• **Exercise aim**:
From the listing, collect all lines containing the word "cadena".

- - - - -

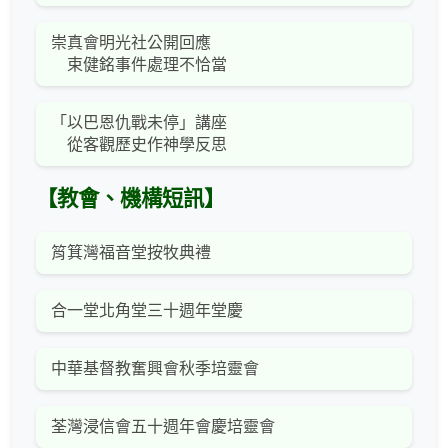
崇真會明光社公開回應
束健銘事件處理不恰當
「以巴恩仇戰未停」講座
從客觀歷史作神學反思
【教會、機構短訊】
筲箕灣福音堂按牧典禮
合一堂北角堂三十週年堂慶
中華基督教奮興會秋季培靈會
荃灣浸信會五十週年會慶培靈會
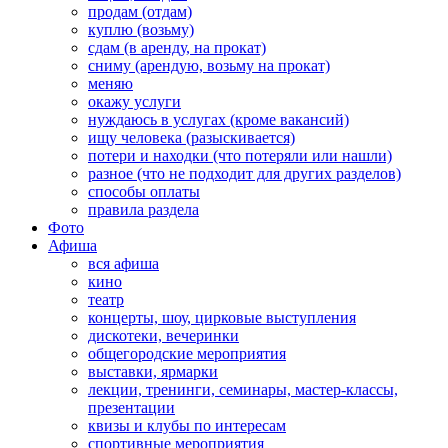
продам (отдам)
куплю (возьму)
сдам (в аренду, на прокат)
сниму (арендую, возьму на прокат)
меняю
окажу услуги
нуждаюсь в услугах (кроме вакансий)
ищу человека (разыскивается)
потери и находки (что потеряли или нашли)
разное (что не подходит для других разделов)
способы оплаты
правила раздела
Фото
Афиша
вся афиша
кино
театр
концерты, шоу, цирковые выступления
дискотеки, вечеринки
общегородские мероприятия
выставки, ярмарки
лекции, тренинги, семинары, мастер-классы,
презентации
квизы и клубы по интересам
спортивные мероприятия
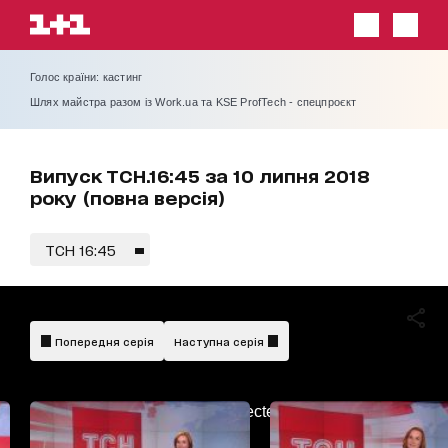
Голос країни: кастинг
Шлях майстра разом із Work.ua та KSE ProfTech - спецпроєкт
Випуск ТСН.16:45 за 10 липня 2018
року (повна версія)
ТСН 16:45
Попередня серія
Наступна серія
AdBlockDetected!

- - - - -

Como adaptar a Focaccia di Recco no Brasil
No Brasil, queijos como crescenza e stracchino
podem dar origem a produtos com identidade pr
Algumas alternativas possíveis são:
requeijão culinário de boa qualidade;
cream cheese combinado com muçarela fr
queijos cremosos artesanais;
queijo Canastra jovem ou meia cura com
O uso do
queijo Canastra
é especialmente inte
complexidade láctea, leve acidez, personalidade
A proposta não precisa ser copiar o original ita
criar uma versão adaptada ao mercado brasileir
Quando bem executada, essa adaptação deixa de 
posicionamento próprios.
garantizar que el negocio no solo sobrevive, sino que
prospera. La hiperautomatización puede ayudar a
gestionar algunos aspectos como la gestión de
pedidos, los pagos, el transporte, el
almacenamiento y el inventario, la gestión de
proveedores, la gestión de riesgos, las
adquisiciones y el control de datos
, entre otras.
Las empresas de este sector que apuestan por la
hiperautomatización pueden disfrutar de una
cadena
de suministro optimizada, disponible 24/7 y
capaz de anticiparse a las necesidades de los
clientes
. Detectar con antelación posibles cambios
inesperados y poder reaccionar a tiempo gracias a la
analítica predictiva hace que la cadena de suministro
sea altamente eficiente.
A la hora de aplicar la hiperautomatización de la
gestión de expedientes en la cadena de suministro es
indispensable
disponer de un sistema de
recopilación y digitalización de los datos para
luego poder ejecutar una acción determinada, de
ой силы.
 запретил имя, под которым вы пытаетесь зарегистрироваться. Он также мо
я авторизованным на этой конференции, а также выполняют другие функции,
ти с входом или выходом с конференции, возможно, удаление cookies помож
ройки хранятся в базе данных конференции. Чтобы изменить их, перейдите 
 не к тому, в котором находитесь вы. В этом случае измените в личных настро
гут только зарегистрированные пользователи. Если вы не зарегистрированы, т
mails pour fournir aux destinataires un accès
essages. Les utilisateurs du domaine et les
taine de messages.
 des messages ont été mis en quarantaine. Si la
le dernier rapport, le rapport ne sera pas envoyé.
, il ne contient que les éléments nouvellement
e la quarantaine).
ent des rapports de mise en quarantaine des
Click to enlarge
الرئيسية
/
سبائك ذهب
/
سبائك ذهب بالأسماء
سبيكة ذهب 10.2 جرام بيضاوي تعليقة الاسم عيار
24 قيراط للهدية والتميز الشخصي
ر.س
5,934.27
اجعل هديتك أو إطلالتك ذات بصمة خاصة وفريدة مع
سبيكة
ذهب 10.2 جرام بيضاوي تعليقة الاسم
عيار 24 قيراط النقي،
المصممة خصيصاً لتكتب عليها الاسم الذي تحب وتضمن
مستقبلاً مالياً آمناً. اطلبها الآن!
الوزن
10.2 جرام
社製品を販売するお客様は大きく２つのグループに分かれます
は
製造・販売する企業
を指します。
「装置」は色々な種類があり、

- - - - -

• **Response to the exercise**:
cadena
analítica predictiva hace que la cadena de suministro
gestión de expedientes en la cadena de suministro es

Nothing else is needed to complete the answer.